Estamos llenos de ánimo. Preferiríamos no estar en este cuerpo, pero, ya que estamos en él, caminaremos hacia nuestra morada eterna, hacia nuestra habitación celeste. Y lo haremos llenos de ánimo.
Conozcamos nuestras limitaciones, conozcamos nuestras debilidades, conozcamos aquello que insistimos en hacer y nos aleja de Dios. Pongámosle nombre, porque esas son las paredes de nuestra tienda terrenal, una tienda que se desmorona cada día un poco más; esa es el agua sobre la cual Cristo nos invita a caminar. Y cuando hayamos encontrado todas esas cosas de nuestra humanidad que nos parecen tan despreciables o tan dañinas, cobremos ánimo, llenémonos de confianza; porque sabemos que esta tienda se desmorona, pero tenemos una morada eterna que está en los cielos. Que no nos pase como a Pedro, que se hundió cuando vio sus limitaciones y su humanidad.

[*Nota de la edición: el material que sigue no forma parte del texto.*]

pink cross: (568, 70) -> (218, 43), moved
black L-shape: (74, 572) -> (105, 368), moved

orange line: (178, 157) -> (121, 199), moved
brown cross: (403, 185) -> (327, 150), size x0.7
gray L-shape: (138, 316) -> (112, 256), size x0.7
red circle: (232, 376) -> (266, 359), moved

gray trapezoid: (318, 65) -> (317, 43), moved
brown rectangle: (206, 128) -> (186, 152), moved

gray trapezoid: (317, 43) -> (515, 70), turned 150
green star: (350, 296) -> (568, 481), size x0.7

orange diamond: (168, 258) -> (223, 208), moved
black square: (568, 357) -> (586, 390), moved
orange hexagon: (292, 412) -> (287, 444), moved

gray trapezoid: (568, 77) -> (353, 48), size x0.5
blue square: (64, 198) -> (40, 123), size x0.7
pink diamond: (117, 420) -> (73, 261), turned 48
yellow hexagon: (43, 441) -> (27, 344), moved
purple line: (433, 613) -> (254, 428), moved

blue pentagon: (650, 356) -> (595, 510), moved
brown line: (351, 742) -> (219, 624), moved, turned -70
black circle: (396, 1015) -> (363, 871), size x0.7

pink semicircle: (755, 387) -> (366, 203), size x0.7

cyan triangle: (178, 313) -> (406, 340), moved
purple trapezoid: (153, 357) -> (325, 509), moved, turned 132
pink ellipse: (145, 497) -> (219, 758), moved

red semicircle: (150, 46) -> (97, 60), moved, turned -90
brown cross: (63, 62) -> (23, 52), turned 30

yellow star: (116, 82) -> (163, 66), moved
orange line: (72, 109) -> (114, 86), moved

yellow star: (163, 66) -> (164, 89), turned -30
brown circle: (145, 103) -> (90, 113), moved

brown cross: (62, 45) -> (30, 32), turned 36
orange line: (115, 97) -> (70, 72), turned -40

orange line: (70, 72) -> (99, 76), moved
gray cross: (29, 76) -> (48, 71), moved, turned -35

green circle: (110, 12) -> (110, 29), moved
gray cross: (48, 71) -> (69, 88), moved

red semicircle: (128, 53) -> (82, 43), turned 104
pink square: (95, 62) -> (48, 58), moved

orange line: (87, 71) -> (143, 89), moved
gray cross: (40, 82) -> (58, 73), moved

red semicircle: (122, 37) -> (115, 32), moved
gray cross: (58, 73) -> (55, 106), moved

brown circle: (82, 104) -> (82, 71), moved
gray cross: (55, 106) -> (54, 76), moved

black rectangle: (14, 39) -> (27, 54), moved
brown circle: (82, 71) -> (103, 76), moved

Vivamos nuestras vidas hoy, este día, llenos de buen ánimo, caminando en fe y no en visión, sabiendo que vivimos desterrados, lejos del Señor, pero que un día llegaremos a la morada celestial preparada para nosotros.
Y el que nos ha destinado a esto es Dios, Dios mismo nos ha preparado esta habitación, él mismo nos ha dado en arras el Espíritu, para que tengamos una forma de seguir caminando, para que no nos desanimemos.
Por eso nosotros, los que somos extranjeros en esta tierra, los ciudadanos del cielo, ¡cobremos ánimo! ¡Tengamos valor! ¡Caminemos en fe! El Señor irá con nosotros.